**Problem**: Which lines of the entries contain the word "Pulsa"? Please list them.

========================================================================

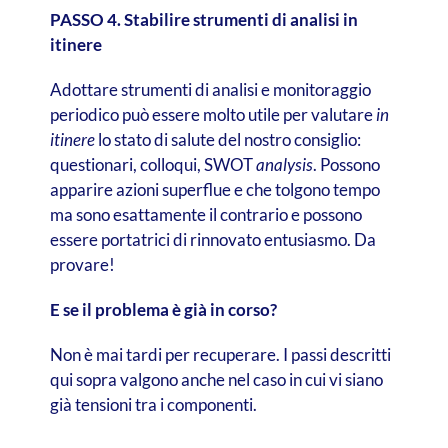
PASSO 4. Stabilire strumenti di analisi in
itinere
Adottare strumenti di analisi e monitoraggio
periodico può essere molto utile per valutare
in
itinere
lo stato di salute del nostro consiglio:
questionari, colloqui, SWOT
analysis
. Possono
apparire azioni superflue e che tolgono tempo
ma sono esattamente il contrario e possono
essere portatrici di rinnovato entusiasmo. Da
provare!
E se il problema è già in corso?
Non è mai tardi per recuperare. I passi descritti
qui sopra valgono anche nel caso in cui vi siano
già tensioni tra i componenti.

========================================================================

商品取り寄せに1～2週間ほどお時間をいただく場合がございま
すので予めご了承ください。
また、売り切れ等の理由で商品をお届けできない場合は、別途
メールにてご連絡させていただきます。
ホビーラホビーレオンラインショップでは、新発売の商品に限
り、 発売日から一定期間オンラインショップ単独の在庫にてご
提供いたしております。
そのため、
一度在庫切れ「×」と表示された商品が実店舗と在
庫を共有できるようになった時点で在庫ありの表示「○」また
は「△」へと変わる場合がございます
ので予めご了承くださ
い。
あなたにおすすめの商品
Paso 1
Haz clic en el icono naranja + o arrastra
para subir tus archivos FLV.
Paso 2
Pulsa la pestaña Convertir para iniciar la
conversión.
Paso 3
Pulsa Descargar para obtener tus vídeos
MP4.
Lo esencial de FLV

========================================================================

**Output of the exercise**:
Pulsa la pestaña Convertir para iniciar la
Pulsa Descargar para obtener tus vídeos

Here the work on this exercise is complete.